La conductora llevaba un abrigo marrón, con el dobladillo sobrante de este enrollado en los muslos. Llevaba un gorro con orejeras y gafas. La parte inferior de su cara era joven, como de adolescente.

Probablemente por el resplandor del sol que tenía delante, se bajó la visera del sombrero con la mano izquierda.

“Sí, no lo necesito”, dijo la conductora repentinamente. La moto le respondió:

“¿El qué, Kino?”.

“El abrigo. No lo necesito para conducir en esta estación, tengo mucho calor”.

La conductora llamada Kino se abrió el cuello del abrigo, dejando entrar el aire. Debajo llevaba una chaqueta negra.

“¿Quieres parar para quitártelo?”, le preguntó la moto.

“No, no hace falta. Ya puedo verlo. Mira, Hermes”.

Señalaba hacia la carretera que tenía delante, donde, antes de empezar el horizonte, se veían unas sombras rectangulares que parecían palos clavados en el suelo. Eran las murallas de un país.

“Llevaré solo la chaqueta cuando me vaya del país. Pondré el abrigo sobre el portaequipajes. Como hace calor, tampoco tendré que cambiarme la camisa fina”.

“¿Y el abrigo de invierno? Supongo que tampoco lo necesitarás”, le preguntó la motorrad llamada Hermes. Kino asintió.

“Ah. sí. Entonces tampoco necesitaré el gorro ni los guantes. No puedo cargar con tantas cosas hasta el próximo invierno. Seguramente los venda o cambie por algo, no voy a tirarlos sin más. Les he cogido cariño”, dijo con tono apenado.

“Bueno, qué le va a hacer. Los humanos tienen talento para desechar lo que no necesitan, ¿sabes?”, dijo Hermes intentando consolarla, y continuó:

“Aunque a veces te encuentras con gente torpe que no puede desecharlas y tienen media casa llena de cosas”.

“Hubo un escritor que era así. Lo pasó mal porque no podía deshacerse de sus libros”.

Las murallas crecieron rápidamente mientras se acercaban y, finalmente, llegaron frente a las puertas.


Pasaron el control de inmigración de las puertas y Kino preguntó por un hotel. Cuando llegaron, el sol ya se había puesto.

Tras ducharse y comer, Kino fue a descansar al vestíbulo y se puso a mirar un mapa del país.

“¡Oh! ¡Bienvenida, viajera! ¡Gracias por venir! ¡Bienvenida al hotel!”.

Se giró al oír una fuerte voz con acento marcado.

“Soy el dueño del hotel. Bueno, siéntate. Si quieres saber algo de este país, puedo enseñártelo”.

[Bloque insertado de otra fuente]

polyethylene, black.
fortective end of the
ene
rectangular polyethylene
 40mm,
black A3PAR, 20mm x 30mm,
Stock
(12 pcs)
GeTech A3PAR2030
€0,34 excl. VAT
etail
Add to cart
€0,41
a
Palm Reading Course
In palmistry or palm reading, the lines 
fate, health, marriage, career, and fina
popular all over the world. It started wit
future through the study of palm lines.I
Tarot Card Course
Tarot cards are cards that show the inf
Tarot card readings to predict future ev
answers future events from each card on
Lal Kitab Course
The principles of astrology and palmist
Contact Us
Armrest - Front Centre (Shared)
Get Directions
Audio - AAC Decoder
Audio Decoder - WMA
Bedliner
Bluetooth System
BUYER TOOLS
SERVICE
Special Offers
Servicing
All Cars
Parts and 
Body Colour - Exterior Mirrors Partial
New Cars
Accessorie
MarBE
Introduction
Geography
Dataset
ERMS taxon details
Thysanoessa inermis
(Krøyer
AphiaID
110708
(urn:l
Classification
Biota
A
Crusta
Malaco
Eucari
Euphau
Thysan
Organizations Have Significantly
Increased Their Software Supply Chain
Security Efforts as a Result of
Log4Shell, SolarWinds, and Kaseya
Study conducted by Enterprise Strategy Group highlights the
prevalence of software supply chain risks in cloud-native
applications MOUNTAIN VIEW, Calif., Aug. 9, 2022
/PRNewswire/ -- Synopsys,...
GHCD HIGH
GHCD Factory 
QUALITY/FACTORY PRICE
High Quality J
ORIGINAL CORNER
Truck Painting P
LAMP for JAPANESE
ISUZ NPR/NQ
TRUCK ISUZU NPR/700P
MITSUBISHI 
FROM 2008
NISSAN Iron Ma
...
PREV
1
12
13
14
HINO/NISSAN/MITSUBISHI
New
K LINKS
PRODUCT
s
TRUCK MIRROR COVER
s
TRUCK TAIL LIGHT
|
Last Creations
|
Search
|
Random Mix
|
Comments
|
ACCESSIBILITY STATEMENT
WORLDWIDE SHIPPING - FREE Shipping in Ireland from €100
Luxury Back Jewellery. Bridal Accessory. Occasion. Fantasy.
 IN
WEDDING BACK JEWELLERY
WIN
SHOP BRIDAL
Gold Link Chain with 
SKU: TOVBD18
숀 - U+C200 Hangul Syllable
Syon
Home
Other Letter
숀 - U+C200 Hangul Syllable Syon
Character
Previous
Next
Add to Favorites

El hombre le hablaba fuertemente a una Kino perpleja. Su voz resonaba por todo el vestíbulo y parecía estar un poco ebrio. Un empleado en recepción que lo desaprobaba abiertamente, observaba a Kino.

Ella se presentó y se sentó en un sofá. El hombre se sentó frente a ella.

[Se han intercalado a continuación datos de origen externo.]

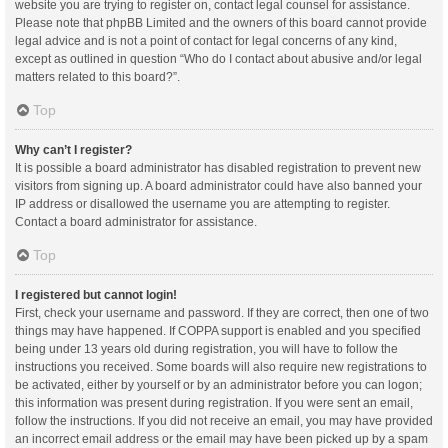
website you are trying to register on, contact legal counsel for assistance.
Please note that phpBB Limited and the owners of this board cannot provide
legal advice and is not a point of contact for legal concerns of any kind,
except as outlined in question “Who do I contact about abusive and/or legal
matters related to this board?”.
Top
Why can’t I register?
It is possible a board administrator has disabled registration to prevent new
visitors from signing up. A board administrator could have also banned your
IP address or disallowed the username you are attempting to register.
Contact a board administrator for assistance.
Top
I registered but cannot login!
First, check your username and password. If they are correct, then one of two
things may have happened. If COPPA support is enabled and you specified
being under 13 years old during registration, you will have to follow the
instructions you received. Some boards will also require new registrations to
be activated, either by yourself or by an administrator before you can logon;
this information was present during registration. If you were sent an email,
follow the instructions. If you did not receive an email, you may have provided
an incorrect email address or the email may have been picked up by a spam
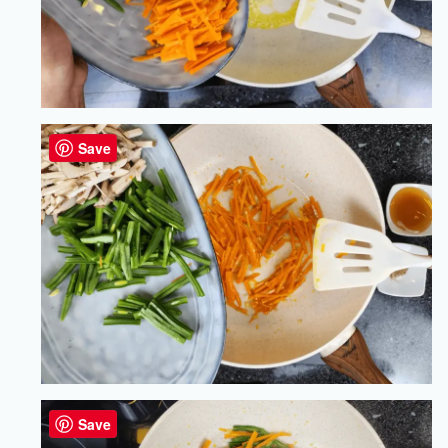
Save
Save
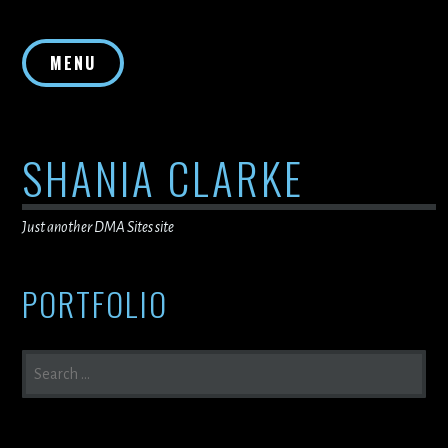
Skip
to
MENU
content
SHANIA CLARKE
Just another DMA Sites site
PORTFOLIO
SEARCH
FOR:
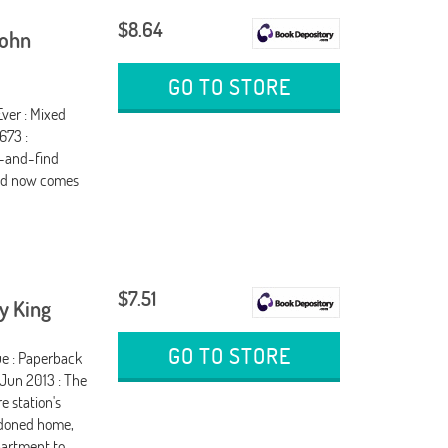
$8.64
John
GO TO STORE
ver : Mixed
673 :
h-and-find
and now comes
$7.51
y King
GO TO STORE
ue : Paperback
 Jun 2013 : The
e station's
ndoned home,
epartment to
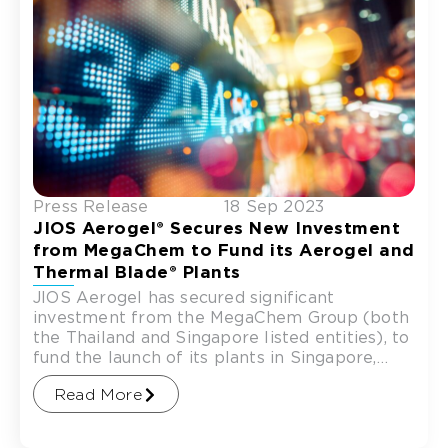
Press Release
18 Sep 2023
JIOS Aerogel® Secures New Investment
from MegaChem to Fund its Aerogel and
Thermal Blade® Plants
JIOS Aerogel has secured significant
investment from the MegaChem Group (both
the Thailand and Singapore listed entities), to
fund the launch of its plants in Singapore,
catering to the growing
Read More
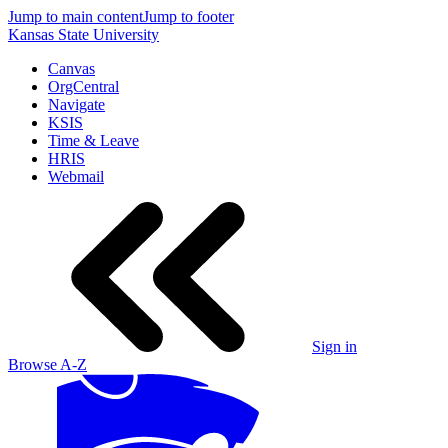
Jump to main content
Jump to footer
Kansas State University
Canvas
OrgCentral
Navigate
KSIS
Time & Leave
HRIS
Webmail
Sign in
Browse A-Z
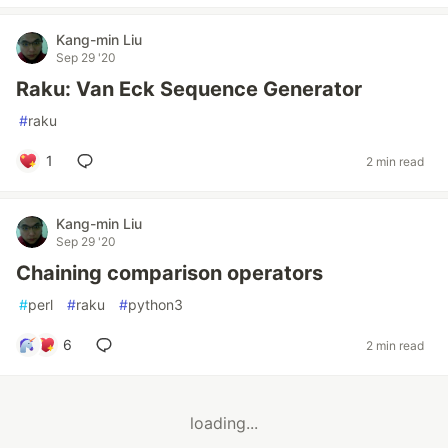
Kang-min Liu
Sep 29 '20
Raku: Van Eck Sequence Generator
#
raku
1
2 min read
Kang-min Liu
Sep 29 '20
Chaining comparison operators
#
perl
#
raku
#
python3
6
2 min read
loading...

Sin esperar a que le preguntasen, el hombre empezó a hablar de cómo había fundado el hotel. En una conversación unilateral, le contó en voz alta que lo había dejado a cargo de la juventud y que ahora disfrutaba de una vida relajada.

Kino le respondía amable y educadamente.

“¿Has venido por el festival, viajera?”.

Ella le preguntó a qué se refería.

“Oh, ¿no lo sabes? De acuerdo, te lo explicaré. Pero primero, te hablaré un poco de este país”, dijo el hombre, y se lo explicó brevemente.

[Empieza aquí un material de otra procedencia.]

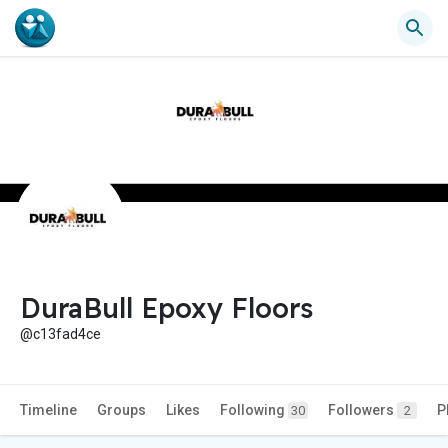
DuraBull Epoxy Floors
@c13fad4ce
Timeline
Groups
Likes
Following
Followers
P
30
2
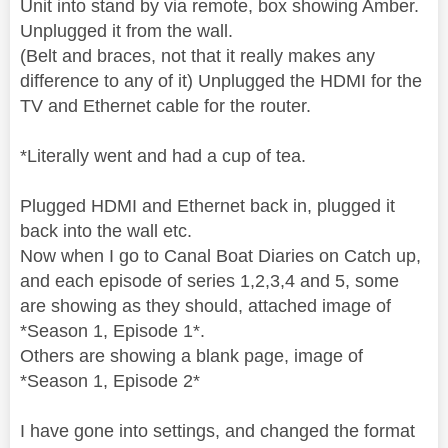
Unit into stand by via remote, box showing Amber.
Unplugged it from the wall.
(Belt and braces, not that it really makes any
difference to any of it) Unplugged the HDMI for the
TV and Ethernet cable for the router.
*Literally went and had a cup of tea.
Plugged HDMI and Ethernet back in, plugged it
back into the wall etc.
Now when I go to Canal Boat Diaries on Catch up,
and each episode of series 1,2,3,4 and 5, some
are showing as they should, attached image of
*Season 1, Episode 1*.
Others are showing a blank page, image of
*Season 1, Episode 2*
I have gone into settings, and changed the format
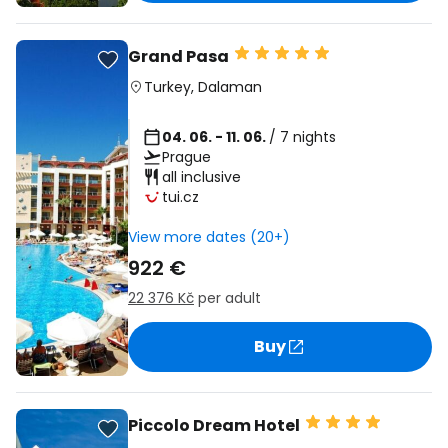
Grand Pasa
Turkey
,
Dalaman
04. 06. - 11. 06.
/ 7 nights
Prague
all inclusive
tui.cz
View more dates (20+)
922 €
22 376 Kč
per adult
Buy
Piccolo Dream Hotel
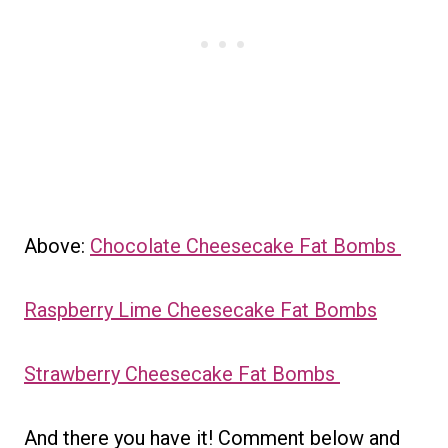
Above:
Chocolate Cheesecake Fat Bombs
Raspberry Lime Cheesecake Fat Bombs
Strawberry Cheesecake Fat Bombs
And there you have it! Comment below and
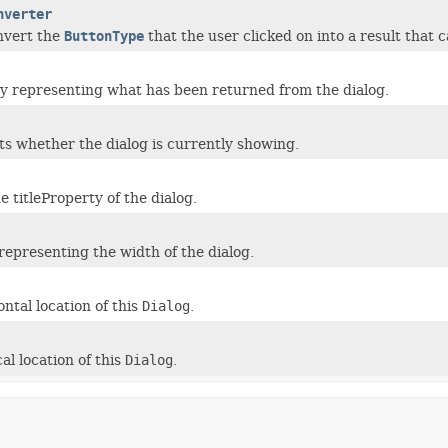
nverter
nvert the
ButtonType
that the user clicked on into a result that 
y representing what has been returned from the dialog.
s whether the dialog is currently showing.
 titleProperty of the dialog.
representing the width of the dialog.
ntal location of this
Dialog
.
al location of this
Dialog
.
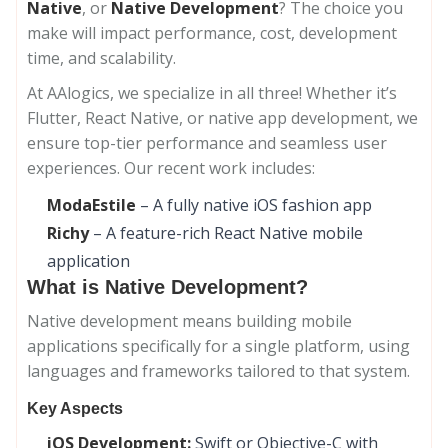
Native
, or
Native Development
? The choice you
make will impact performance, cost, development
time, and scalability.
At AAlogics, we specialize in all three! Whether it’s
Flutter, React Native, or native app development, we
ensure top-tier performance and seamless user
experiences. Our recent work includes:
ModaEstile
– A fully native iOS fashion app
Richy
– A feature-rich React Native mobile
application
What is Native Development?
Native development means building mobile
applications specifically for a single platform, using
languages and frameworks tailored to that system.
Key Aspects
iOS Development:
Swift or Objective-C with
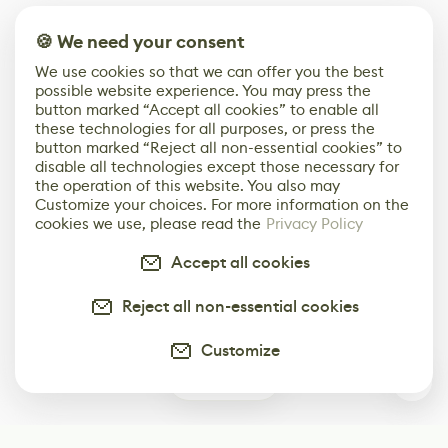
🍪 We need your consent
We use cookies so that we can offer you the best
possible website experience. You may press the
button marked “Accept all cookies” to enable all
these technologies for all purposes, or press the
button marked “Reject all non-essential cookies” to
disable all technologies except those necessary for
the operation of this website. You also may
Customize your choices. For more information on the
cookies we use, please read the
Privacy Policy
Accept all cookies
Reject all non-essential cookies
Customize
0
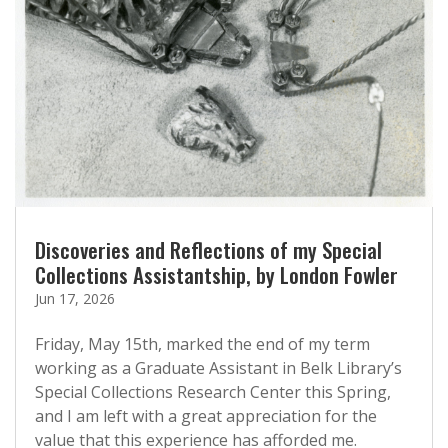
Discoveries and Reflections of my Special
Collections Assistantship, by London Fowler
Jun 17, 2026
Friday, May 15th, marked the end of my term
working as a Graduate Assistant in Belk Library’s
Special Collections Research Center this Spring,
and I am left with a great appreciation for the
value that this experience has afforded me.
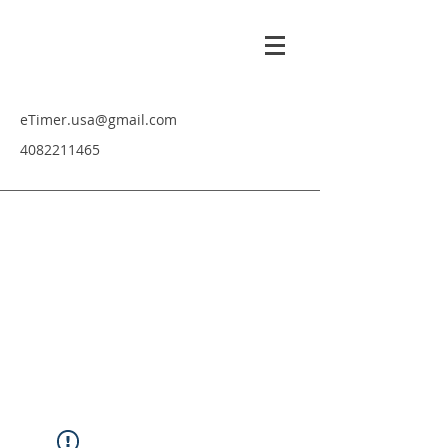
eTimer.usa@gmail.com
4082211465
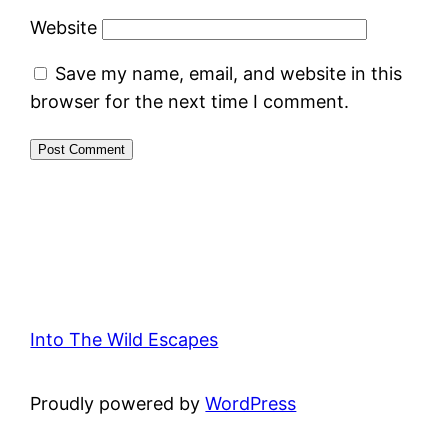
Website
Save my name, email, and website in this
browser for the next time I comment.
Into The Wild Escapes
Proudly powered by
WordPress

El país era un reino y era costumbre que el rey fuera un médico.

Tiene su propio sistema de seguridad social. Todos los gastos médicos están cubiertos y todos los pacientes reciben tratamiento en el hospital real. Además, bajo el gobierno del rey, los médicos tenían una alto estatus social.

“Y ese autoproclamado festival, no es en realidad un festival, sino un día de elecciones. Simplemente algo más para las elecciones. Es un festival en honor a las elecciones”, dijo el hombre.

“¿Unas elecciones? ¿Y qué se decide?.

El hombre sonrió ante la pregunta y bajó la voz a propósito.

“Decidimos las personas a la que no se les necesita. Esas personas son condenadas a muerte. Hay que desechar todas las cosas que no se necesitan”.


El hombre dijo que era algo histórico y comenzó a explicar la votación.

Hace unos 150 años, el país experimentó una severa crisis alimentaria al sufrir incesantes malas cosechas. Se propagaron el hambre y las epidemias.

El rey de aquel entonces planificó un asesinato masivo como último recurso. Para elegir a las personas que morirían, tenían que votar a la persona más importante para ellos y así el país decidiría matar a quienes no fueran elegidos. Aunque él mismo no fuera elegido, el rey podría ser ejecutado.

Por miedo al resultado de las elecciones, nadie quería ser innecesario. “Aunque estemos en esta gran crisis, nadie fue considerado como innecesario...”

El rey estaba conmovido por la conciencia de su gente y se avergonzó de su decisión. Finalmente, decidió compartir y superar las dificultades junto a los demás.

Poco después superaron la crisis y sus ideales llevaron a crear el actual estado de bienestar que es este país.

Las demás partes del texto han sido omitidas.